The objective of MONet is to improve prediction of ecosystem function and response to disturbances, supporting DOE’s goal to make scientifically informed decisions about the nation’s energy and environmental security and sustainability. 

MONet will include an array of research over the next five years, including the automation of organic matter and soil analysis; the development and deployment of sensors focused on interactions between the soil microbiome and plant root structures; and multiscale modeling.

1000 Soils Cores and Measurements

Through 1000 Soils, Graham and a team of EMSL researchers are working with collaborators to gather soil cores from important types of ecosystems, including urban, agricultural, prairies, forests, and deserts. The research pilot is sending out kits to collaborators across North America, including the EMSL user community, academic institutions, and other federally funded researchers, to collect core samples and then ship them back to EMSL for analysis. Using consistent collection, sampling, and analytical procedures gives the 1000 Soils team the opportunity to create a standardized database, said EMSL Earth scientist Montana Smith. The high-resolution measurements allow data to be gathered on soil pore network structure, soil organic matter composition, and soil chemistry. These datasets will help researchers understand carbon cycling and soils. Archived soils will be further analyzed through the EMSL User Program.

Partners

So far, 20 cores have been shipped to EMSL from collaborators, which include academic institutions and federal partners like the National Ecological Observatory Network and the Critical Zone Network.

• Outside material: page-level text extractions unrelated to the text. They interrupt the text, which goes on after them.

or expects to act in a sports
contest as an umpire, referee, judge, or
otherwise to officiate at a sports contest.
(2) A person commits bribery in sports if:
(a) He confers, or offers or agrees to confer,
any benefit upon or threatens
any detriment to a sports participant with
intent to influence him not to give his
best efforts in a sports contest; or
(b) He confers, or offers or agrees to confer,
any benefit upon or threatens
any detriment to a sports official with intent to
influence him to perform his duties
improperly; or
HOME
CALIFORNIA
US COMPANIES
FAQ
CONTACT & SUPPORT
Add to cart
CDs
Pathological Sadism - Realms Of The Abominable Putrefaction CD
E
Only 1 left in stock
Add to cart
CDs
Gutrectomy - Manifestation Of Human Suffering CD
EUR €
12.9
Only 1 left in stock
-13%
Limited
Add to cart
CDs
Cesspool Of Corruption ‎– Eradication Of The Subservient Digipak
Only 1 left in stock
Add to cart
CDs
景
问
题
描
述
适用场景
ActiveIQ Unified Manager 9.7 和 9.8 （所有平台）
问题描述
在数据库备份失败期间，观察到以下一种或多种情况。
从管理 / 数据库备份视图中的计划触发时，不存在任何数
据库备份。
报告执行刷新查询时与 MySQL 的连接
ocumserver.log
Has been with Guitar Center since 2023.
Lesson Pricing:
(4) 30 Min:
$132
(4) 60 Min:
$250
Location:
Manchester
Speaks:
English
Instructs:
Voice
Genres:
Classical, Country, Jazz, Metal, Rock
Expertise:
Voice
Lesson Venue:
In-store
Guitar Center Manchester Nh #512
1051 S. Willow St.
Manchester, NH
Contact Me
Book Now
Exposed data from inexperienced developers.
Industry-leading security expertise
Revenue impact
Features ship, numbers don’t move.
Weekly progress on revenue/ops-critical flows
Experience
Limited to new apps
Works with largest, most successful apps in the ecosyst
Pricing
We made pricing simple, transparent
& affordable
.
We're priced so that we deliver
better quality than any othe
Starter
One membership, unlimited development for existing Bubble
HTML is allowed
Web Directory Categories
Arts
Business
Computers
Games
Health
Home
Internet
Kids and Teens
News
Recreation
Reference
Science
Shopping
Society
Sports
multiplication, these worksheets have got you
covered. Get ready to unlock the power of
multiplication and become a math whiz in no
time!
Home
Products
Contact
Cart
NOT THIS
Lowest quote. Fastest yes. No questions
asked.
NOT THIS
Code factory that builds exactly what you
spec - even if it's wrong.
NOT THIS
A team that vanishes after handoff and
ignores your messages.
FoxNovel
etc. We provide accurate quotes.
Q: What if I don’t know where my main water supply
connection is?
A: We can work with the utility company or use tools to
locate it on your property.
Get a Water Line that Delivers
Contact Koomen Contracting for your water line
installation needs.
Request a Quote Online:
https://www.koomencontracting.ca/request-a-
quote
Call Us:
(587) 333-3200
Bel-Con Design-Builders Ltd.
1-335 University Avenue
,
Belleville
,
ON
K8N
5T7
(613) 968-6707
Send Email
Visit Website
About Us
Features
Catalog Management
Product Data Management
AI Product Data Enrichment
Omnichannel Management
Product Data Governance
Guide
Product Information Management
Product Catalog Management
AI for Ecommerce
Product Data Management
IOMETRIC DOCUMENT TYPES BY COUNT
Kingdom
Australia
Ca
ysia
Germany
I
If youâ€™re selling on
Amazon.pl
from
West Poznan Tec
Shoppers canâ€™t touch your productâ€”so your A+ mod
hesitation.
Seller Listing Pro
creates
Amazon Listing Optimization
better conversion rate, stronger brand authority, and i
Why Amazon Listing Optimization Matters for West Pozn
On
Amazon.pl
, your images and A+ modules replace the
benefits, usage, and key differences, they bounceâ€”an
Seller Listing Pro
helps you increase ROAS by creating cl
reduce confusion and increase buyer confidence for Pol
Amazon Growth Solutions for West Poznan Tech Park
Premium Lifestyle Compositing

Another 60 cores are expected to be collected by July. Individual researchers can request inclusion through a submission process.

Among the cores being sampled are soils from the reservation lands belonging to the Confederated Tribes of Warm Springs. Warm Springs generously made the soils available for collection and study by researchers from Washington State University (WSU) Vancouver, said Kevan Moffett, an associate professor in the School of the Environment. The tribes have a vast amount of ancestral knowledge on forests affected by changing climate and wildfire. At WSU, Moffett works with Stephanie Porter, Tanya Cheeke, and Brittany LeTendre, who are spearheading a related greenhouse study on the role of plant–soil interactions in forest regeneration post-fire. Moffett’s lab provides field and mapping support and supplementary soil physical and hydraulic measurements.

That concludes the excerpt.